The best way to channel the years when you were able to move on without a siren going off in your broken heart every time you go online is to un-friend them. I tried it out recently for the first time and it worked wonders. I no longer had the ability to look or see anything. After deleting their phone number, the unhealthy habit was broken forever. Henry David Thoreau once wrote, “For it matters not how small the beginning may seem to be: what is once well done is done for ever,” and it’s true because I never have to see him again, or anyone else that I don’t want to see, since I took control of the situation and learned to remove myself from their life. Don’t mind me; I’ll just be dancing down my new singing, “I’ve Got the Power.”

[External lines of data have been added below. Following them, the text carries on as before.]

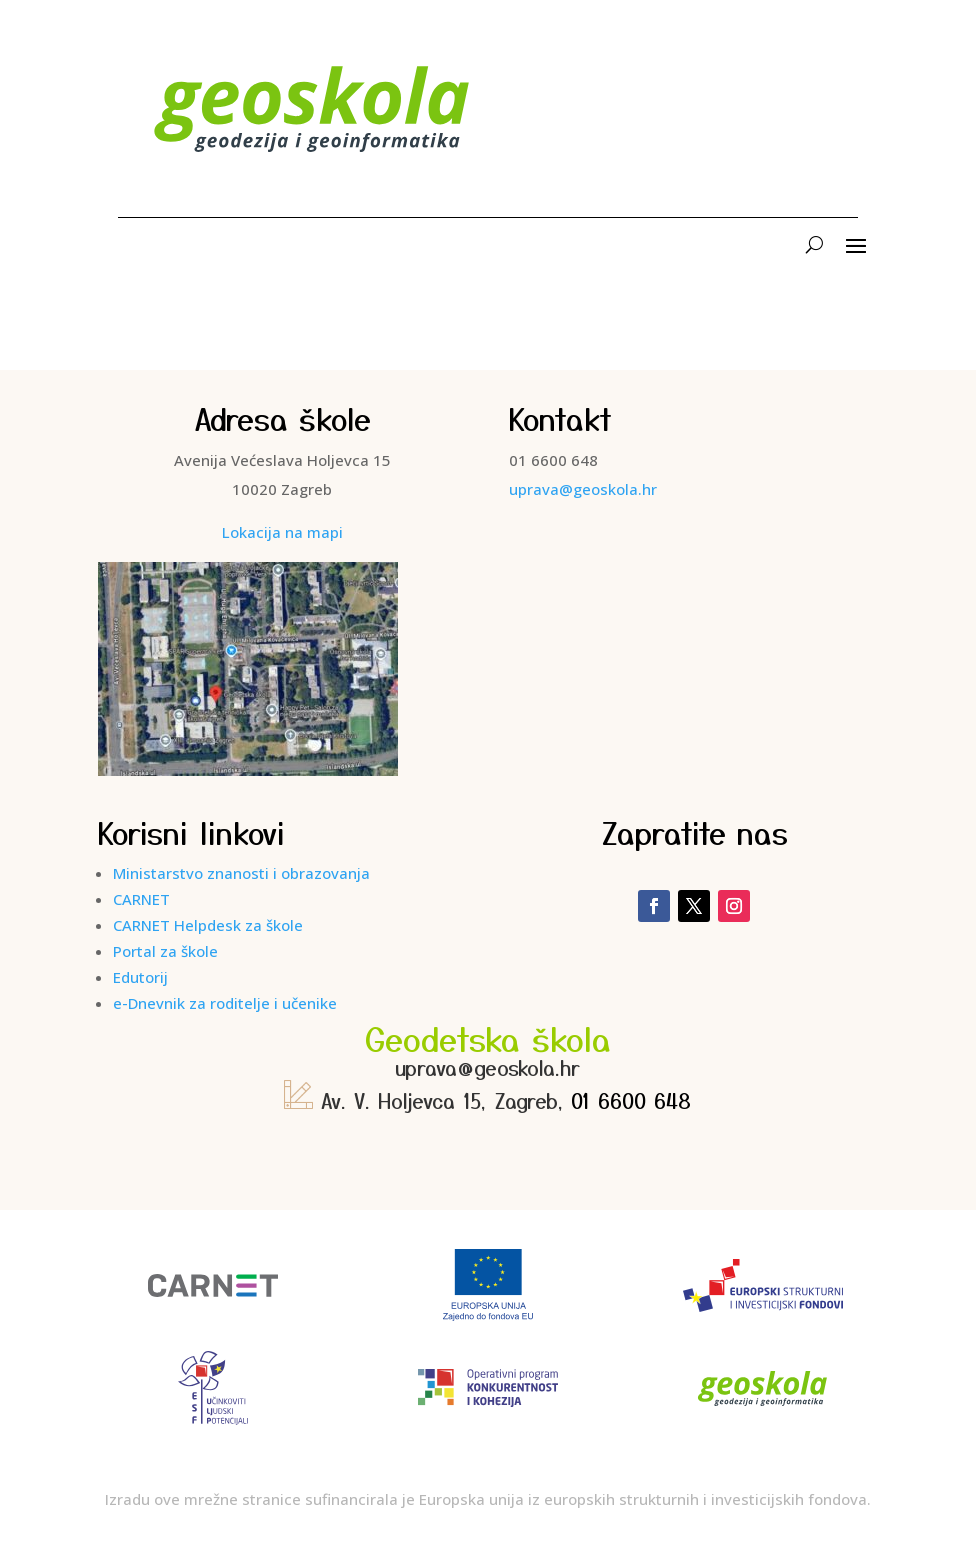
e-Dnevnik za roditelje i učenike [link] (225, 1003)
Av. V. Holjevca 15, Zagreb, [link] (427, 1100)
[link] (313, 163)
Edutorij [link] (140, 977)
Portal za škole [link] (165, 951)
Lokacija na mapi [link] (282, 532)
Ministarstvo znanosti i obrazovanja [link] (241, 873)
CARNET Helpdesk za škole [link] (208, 925)
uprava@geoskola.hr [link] (583, 489)
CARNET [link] (141, 899)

The point I’m trying to make here is un-friend and un-plug as you see fit. Be a “friend” to yourself first. No one can do it for you, so I say take the power that resides in the stroke of your finger as you eliminate the unnecessary and invest in your value. Go out there and wink at that hottie across the coffee shop. Ask for your friends to refrain from showing you pictures of a successful banker who used to party like a rock star. Join a hiking club and have conversations with someone new.
These are all experiences that are available to us now, but we forget when we are inundated with notifications that people “like” us on our lit up screen.
Don’t get me wrong, I won’t be deleting my social media accounts any time soon, and I do believe in the good power and logic behind the technology that keeps my life moving forward, but sometimes you have to take the time to reevaluate the big picture and what it takes to get there. There just isn’t an app for that. I can’t download my partner (even though I sometimes wish I could—it would be a hell of a lot easier). I have to cultivate that relationship myself, the old fashioned way.
Share the Love:
While we may have created these obstacles that did not haunt people in the past, and while they are painful realizations to overcome when faced with a virtual reality layered on top of our everyday existence, social media is a powerful tool for us finding love and loving life.
We can share things with friends and family. We can celebrate others’ successes and invite them to cheers to our own. Just remember to stay grounded within this experience. Technology and the social media that it makes so easily accessible is a simulacrum of what is and always will be reality.
In the End:
I think we found our answer to finding that “truly, madly, deeply” kind of love within this society which is to remember that technology and all that it brings is not our physical reality and to stay true to ourselves when we find our world looking more and more filtered.